##### Material to process #####

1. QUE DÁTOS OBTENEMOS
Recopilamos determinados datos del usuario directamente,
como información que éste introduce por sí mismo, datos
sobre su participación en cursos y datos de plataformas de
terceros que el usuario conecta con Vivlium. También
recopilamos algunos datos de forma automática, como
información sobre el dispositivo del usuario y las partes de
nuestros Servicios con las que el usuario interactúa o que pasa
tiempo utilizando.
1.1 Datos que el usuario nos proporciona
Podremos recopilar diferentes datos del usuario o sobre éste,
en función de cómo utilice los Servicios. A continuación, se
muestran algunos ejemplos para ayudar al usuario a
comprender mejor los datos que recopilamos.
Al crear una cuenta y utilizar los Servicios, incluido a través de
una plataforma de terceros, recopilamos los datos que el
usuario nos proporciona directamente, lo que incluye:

#####

**Try it:** Only one span is to be repeated: the line with "como información que" through the final line of the entries above, word for word.

**Answer to the exercise:**
como información que éste introduce por sí mismo, datos
sobre su participación en cursos y datos de plataformas de
terceros que el usuario conecta con Vivlium. También
recopilamos algunos datos de forma automática, como
información sobre el dispositivo del usuario y las partes de
nuestros Servicios con las que el usuario interactúa o que pasa
tiempo utilizando.
1.1 Datos que el usuario nos proporciona
Podremos recopilar diferentes datos del usuario o sobre éste,
en función de cómo utilice los Servicios. A continuación, se
muestran algunos ejemplos para ayudar al usuario a
comprender mejor los datos que recopilamos.
Al crear una cuenta y utilizar los Servicios, incluido a través de
una plataforma de terceros, recopilamos los datos que el
usuario nos proporciona directamente, lo que incluye:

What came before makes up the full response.